*Aim of the exercise*. For every line below, output the text exactly and leave out images.

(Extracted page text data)
★ ★ ★
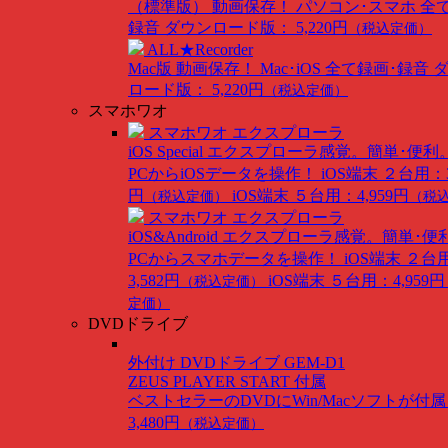
（標準版）
動画保存！ パソコン･スマホ 全
録音
ダウンロード版： 5,220円
（税込定価）
ALL★Recorder
Mac版
動画保存！ Mac･iOS 全て録画･録音
ロード版： 5,220円
（税込定価）
スマホワオ
スマホワオ エクスプローラ
iOS Special
エクスプローラ感覚。簡単･便利
PCからiOSデータを操作！
iOS端末 ２台用：3
円
iOS端末 ５台用：4,959円
（税込定価）
（税
スマホワオ エクスプローラ
iOS&Android
エクスプローラ感覚。簡単･便
PCからスマホデータを操作！
iOS端末 ２台
3,582円
iOS端末 ５台用：4,959円
（税込定価）
定価）
DVDドライブ
外付け DVDドライブ GEM-D1
ZEUS PLAYER START 付属
ベストセラーのDVDにWin/Macソフトが付
3,480円
（税込定価）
★ ★ ★
*Answer space*.
（標準版）
動画保存！ パソコン･スマホ 全
録音
ダウンロード版： 5,220円
（税込定価）
ALL★Recorder
Mac版
動画保存！ Mac･iOS 全て録画･録音
ロード版： 5,220円
（税込定価）
スマホワオ
スマホワオ エクスプローラ
iOS Special
エクスプローラ感覚。簡単･便利
PCからiOSデータを操作！
iOS端末 ２台用：3
円
iOS端末 ５台用：4,959円
（税込定価）
（税
スマホワオ エクスプローラ
iOS&Android
エクスプローラ感覚。簡単･便
PCからスマホデータを操作！
iOS端末 ２台
3,582円
iOS端末 ５台用：4,959円
（税込定価）
定価）
DVDドライブ
外付け DVDドライブ GEM-D1
ZEUS PLAYER START 付属
ベストセラーのDVDにWin/Macソフトが付
3,480円
（税込定価）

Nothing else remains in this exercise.